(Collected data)

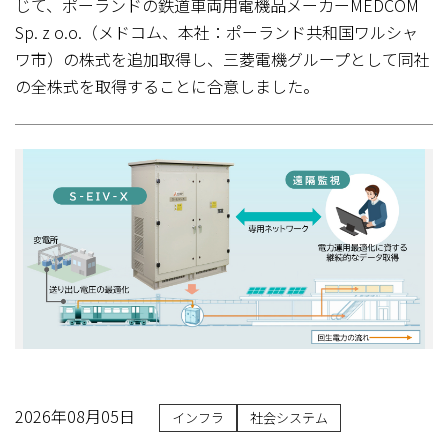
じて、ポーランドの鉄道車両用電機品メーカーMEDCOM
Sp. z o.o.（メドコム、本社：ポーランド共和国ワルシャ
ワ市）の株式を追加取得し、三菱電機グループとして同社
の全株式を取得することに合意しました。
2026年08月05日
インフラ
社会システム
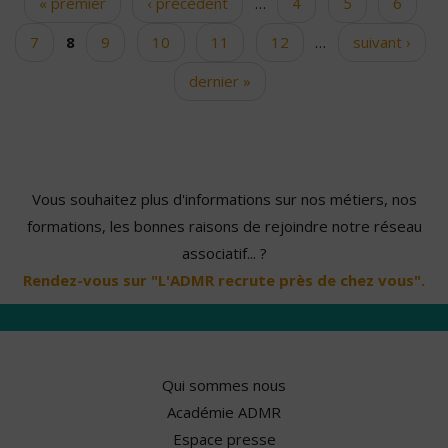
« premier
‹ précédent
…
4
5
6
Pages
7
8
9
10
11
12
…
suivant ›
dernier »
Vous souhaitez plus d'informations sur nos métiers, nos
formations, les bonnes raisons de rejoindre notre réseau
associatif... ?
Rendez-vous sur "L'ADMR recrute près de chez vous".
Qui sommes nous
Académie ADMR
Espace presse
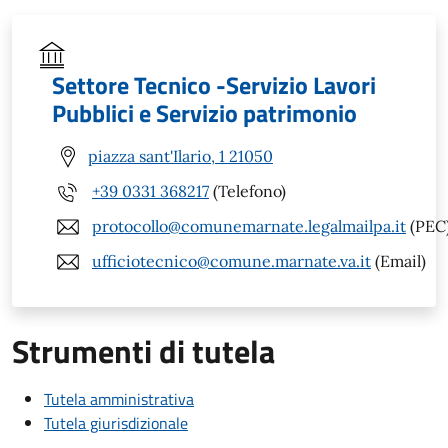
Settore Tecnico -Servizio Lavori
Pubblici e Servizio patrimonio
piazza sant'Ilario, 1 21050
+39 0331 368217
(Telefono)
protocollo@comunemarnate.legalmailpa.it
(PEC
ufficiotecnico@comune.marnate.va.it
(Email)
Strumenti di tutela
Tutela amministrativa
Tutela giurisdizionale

## INSTRUCTIONS TO FOLLOW
Lines, not occurrences, are what count: report how many lines of the records above include the word "ADMR", and nothing else.

## RESPONSE TO THIS EXERCISE
2